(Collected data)
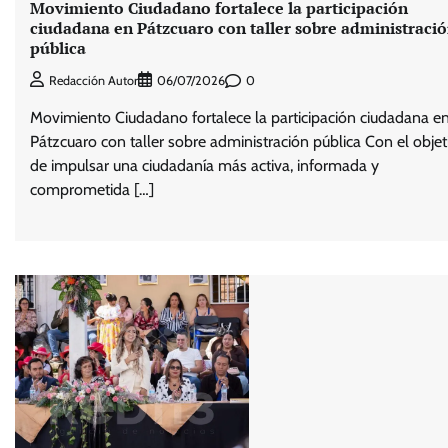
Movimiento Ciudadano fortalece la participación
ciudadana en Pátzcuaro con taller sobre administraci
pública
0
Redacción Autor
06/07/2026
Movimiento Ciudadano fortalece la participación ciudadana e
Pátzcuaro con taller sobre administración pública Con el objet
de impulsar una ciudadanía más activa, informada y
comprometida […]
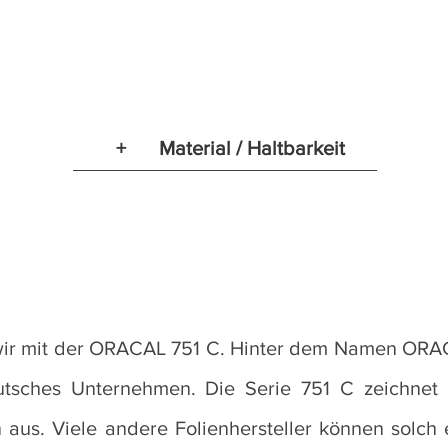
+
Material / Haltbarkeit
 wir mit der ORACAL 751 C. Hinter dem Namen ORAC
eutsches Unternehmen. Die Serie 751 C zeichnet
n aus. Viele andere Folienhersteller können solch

--

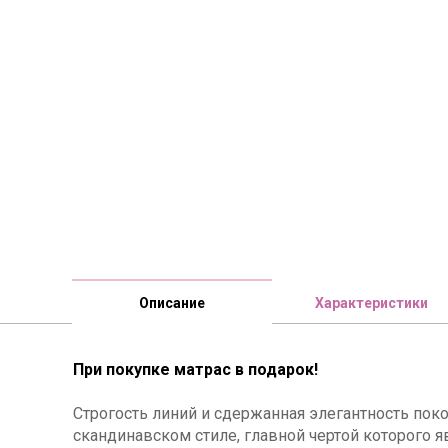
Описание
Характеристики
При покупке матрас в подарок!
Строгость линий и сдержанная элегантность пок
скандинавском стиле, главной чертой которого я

* * *

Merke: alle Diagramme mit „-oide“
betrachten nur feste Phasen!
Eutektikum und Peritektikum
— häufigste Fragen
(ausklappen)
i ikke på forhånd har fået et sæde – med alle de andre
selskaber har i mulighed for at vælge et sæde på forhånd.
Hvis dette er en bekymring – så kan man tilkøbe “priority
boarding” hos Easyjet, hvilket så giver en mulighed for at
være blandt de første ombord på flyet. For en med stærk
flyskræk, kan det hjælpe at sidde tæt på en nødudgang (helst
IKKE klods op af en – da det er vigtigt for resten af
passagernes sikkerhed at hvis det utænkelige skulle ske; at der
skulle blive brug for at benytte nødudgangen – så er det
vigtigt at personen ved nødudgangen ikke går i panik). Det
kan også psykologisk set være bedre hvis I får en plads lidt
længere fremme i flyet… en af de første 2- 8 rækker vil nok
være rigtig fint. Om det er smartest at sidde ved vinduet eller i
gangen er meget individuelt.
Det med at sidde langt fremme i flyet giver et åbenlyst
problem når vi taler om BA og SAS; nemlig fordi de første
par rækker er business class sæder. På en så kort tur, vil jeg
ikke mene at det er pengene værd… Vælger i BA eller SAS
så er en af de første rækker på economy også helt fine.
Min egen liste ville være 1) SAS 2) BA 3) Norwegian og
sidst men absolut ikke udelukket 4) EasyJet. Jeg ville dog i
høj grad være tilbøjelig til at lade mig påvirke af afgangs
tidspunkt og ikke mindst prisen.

## YOUR INSTRUCTIONS
Return a word-for-word copy of the lines above from the one holding "længere fremme i" through the one holding "tidspunkt og ikke mindst prisen.", with both of them included and nothing besides.

## WRITTEN ANSWER
længere fremme i flyet… en af de første 2- 8 rækker vil nok
være rigtig fint. Om det er smartest at sidde ved vinduet eller i
gangen er meget individuelt.
Det med at sidde langt fremme i flyet giver et åbenlyst
problem når vi taler om BA og SAS; nemlig fordi de første
par rækker er business class sæder. På en så kort tur, vil jeg
ikke mene at det er pengene værd… Vælger i BA eller SAS
så er en af de første rækker på economy også helt fine.
Min egen liste ville være 1) SAS 2) BA 3) Norwegian og
sidst men absolut ikke udelukket 4) EasyJet. Jeg ville dog i
høj grad være tilbøjelig til at lade mig påvirke af afgangs
tidspunkt og ikke mindst prisen.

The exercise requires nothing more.